# [Instructions for the task]
From the entries below, copy out every line with "קדושה" in it.

★ ★ ★ ★ ★

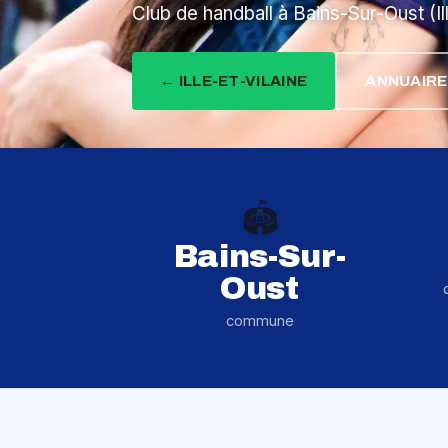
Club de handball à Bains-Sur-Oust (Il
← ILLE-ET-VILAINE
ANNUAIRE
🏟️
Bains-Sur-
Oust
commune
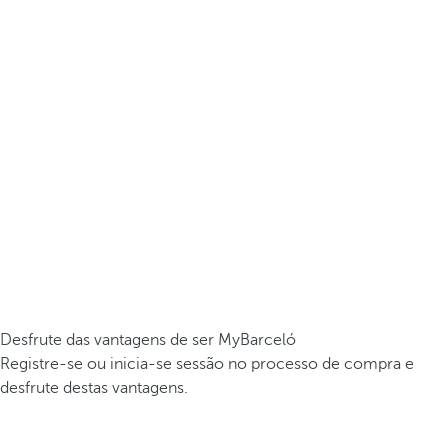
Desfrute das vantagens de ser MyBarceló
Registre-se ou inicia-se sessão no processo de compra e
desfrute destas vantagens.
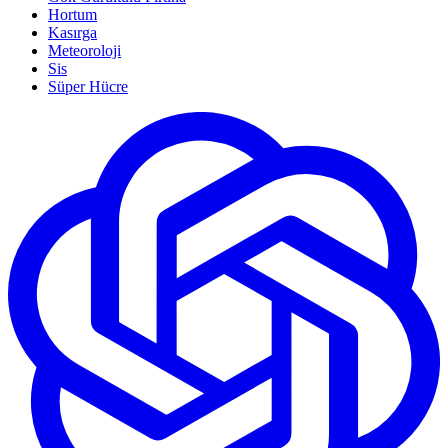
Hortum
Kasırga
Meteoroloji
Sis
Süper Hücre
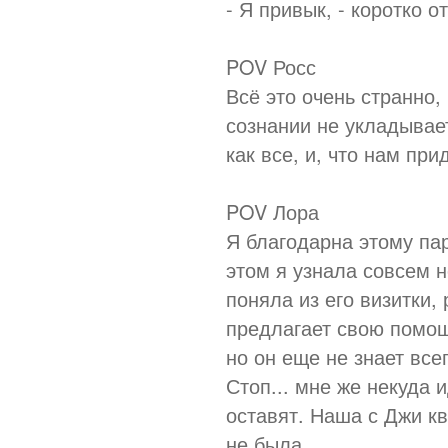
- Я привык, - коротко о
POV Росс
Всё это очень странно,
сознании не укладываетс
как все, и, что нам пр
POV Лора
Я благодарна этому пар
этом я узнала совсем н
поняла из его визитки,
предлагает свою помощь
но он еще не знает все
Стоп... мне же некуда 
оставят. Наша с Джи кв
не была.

★ ★ ★ ★ ★

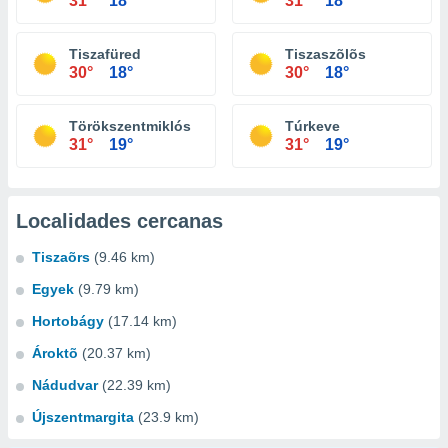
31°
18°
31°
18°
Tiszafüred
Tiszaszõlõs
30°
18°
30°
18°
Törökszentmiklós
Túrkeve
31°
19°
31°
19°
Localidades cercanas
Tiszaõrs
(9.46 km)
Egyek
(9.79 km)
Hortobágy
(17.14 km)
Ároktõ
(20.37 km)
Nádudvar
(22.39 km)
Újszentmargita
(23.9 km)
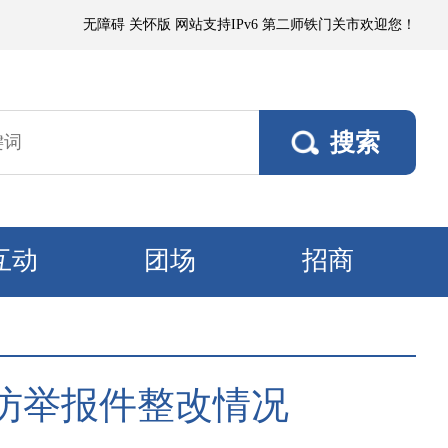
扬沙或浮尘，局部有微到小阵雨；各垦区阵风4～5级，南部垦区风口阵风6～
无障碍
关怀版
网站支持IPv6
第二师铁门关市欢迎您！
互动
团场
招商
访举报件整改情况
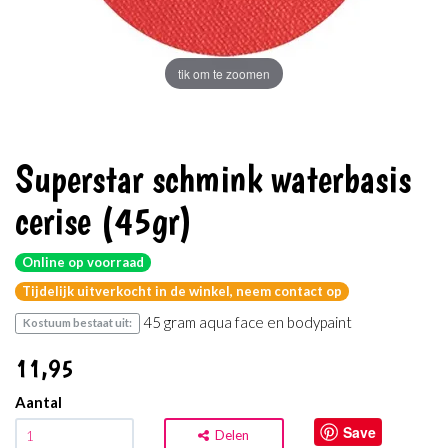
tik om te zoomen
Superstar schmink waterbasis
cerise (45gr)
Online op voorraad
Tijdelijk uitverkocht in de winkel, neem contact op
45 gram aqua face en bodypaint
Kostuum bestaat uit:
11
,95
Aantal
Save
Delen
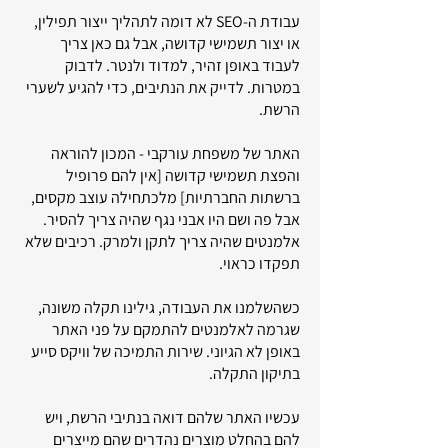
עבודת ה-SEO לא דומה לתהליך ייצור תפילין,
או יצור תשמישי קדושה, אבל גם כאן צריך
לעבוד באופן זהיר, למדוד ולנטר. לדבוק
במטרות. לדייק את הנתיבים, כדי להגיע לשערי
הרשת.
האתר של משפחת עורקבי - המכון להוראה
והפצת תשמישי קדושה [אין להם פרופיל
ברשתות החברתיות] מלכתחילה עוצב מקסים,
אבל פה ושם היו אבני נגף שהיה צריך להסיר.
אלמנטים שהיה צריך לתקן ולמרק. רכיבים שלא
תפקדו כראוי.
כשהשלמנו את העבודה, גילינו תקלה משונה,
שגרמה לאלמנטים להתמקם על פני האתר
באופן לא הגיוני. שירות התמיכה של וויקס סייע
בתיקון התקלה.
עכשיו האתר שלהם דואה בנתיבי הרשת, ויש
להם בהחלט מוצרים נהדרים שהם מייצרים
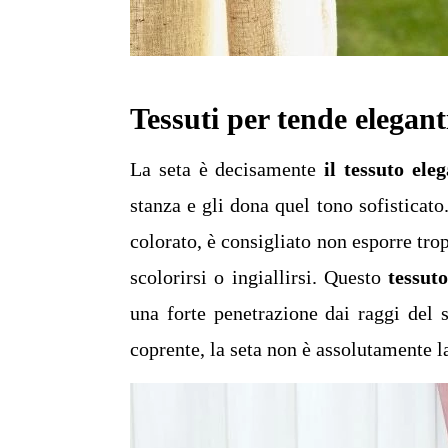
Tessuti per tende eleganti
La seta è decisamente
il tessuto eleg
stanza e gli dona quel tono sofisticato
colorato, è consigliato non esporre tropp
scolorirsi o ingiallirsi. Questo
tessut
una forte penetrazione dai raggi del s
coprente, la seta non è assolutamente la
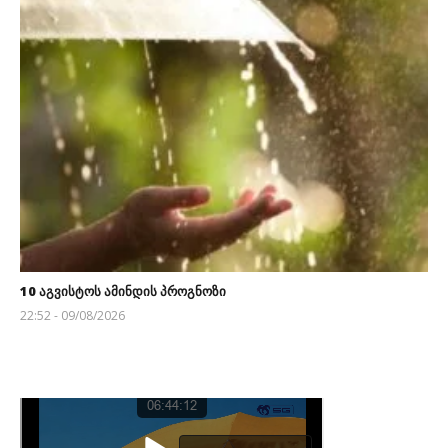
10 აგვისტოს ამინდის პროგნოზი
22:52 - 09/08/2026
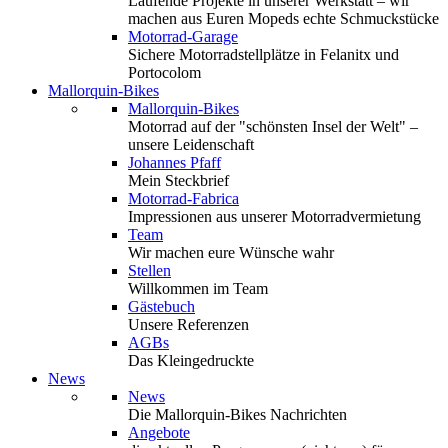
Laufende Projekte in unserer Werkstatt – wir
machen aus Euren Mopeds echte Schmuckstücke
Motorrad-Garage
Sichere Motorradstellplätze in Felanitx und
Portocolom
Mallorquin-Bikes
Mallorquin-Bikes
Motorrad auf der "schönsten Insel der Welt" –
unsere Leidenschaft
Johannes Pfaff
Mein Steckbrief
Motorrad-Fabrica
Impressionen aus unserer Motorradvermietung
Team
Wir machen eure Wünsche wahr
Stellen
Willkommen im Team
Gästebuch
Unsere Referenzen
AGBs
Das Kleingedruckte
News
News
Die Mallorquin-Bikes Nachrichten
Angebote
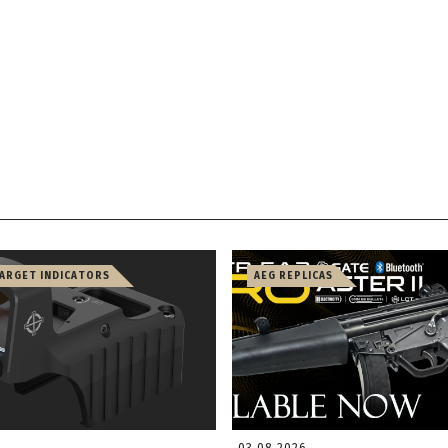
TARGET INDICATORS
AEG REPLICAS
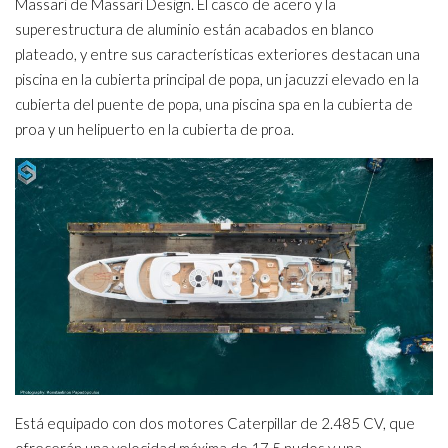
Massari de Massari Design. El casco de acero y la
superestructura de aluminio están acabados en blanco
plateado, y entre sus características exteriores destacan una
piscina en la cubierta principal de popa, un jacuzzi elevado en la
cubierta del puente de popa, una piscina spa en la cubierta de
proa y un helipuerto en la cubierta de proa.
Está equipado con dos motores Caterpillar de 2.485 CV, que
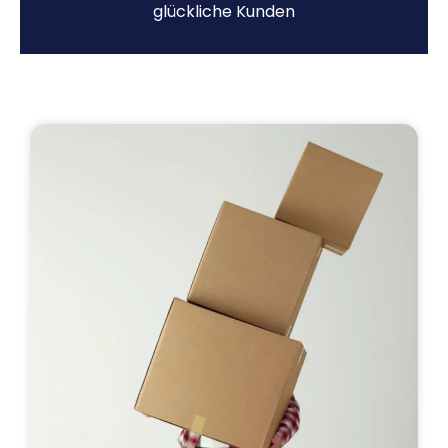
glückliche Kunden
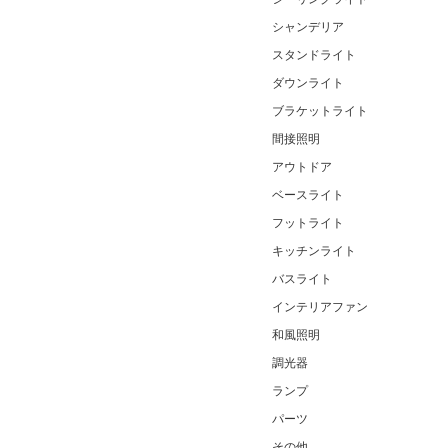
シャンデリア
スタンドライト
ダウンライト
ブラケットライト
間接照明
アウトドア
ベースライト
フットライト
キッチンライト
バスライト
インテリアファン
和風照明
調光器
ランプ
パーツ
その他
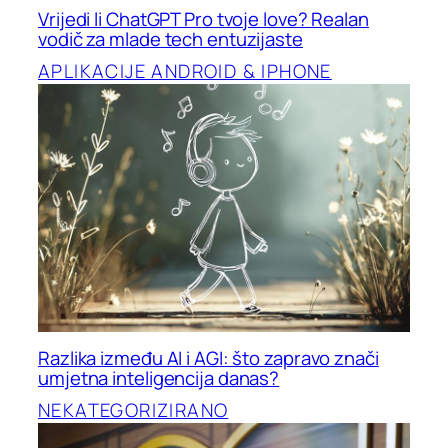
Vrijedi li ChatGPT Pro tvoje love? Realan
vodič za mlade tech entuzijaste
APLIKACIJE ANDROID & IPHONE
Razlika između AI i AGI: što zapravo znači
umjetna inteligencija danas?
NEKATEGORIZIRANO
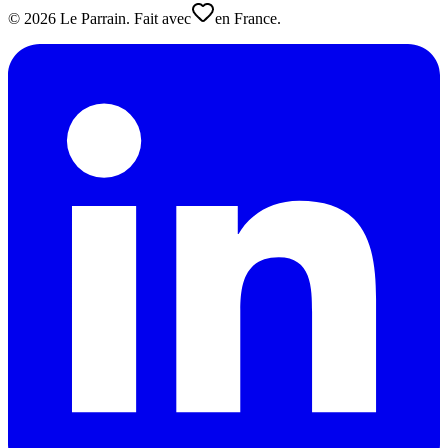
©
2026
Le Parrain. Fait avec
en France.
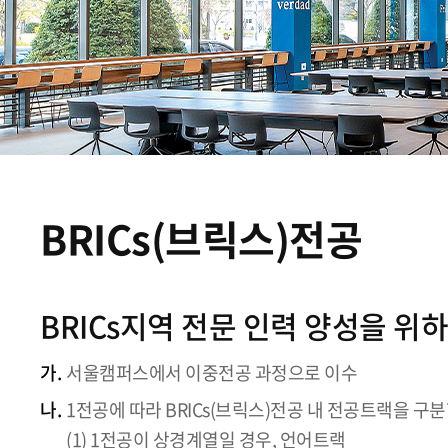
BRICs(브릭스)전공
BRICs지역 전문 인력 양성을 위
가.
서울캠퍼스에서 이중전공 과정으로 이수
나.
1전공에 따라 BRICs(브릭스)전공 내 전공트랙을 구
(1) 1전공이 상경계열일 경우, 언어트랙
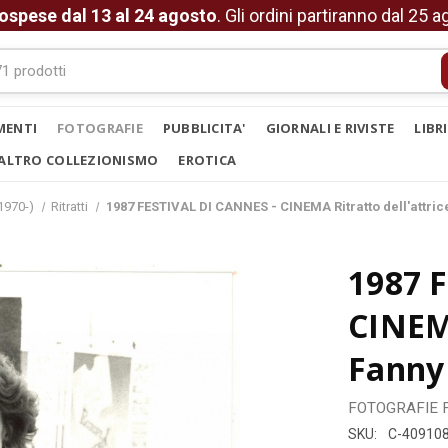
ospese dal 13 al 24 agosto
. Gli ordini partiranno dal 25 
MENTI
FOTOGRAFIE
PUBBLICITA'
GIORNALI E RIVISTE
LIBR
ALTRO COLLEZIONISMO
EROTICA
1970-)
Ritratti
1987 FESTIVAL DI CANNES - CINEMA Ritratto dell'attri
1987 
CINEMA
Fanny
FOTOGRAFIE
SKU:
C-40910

★ ★ ★ ★ ★

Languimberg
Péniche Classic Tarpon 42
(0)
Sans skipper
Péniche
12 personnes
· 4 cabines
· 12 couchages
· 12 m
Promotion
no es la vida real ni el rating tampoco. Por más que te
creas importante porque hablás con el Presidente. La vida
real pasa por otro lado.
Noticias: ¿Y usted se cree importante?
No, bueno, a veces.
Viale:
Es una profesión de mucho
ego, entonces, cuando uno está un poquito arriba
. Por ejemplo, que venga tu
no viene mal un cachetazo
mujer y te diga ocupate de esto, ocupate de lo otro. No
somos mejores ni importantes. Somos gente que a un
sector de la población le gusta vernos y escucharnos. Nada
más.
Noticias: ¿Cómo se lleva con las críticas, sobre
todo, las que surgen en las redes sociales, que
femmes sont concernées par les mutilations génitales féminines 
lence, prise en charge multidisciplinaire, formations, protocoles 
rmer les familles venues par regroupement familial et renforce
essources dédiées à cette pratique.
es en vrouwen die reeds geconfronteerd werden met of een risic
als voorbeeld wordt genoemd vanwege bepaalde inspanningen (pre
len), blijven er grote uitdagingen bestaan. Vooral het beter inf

★ ★ ★ ★ ★

# [Written answer]
או יצור תשמישי קדושה, אבל גם כאן צריך
והפצת תשמישי קדושה [אין להם פרופיל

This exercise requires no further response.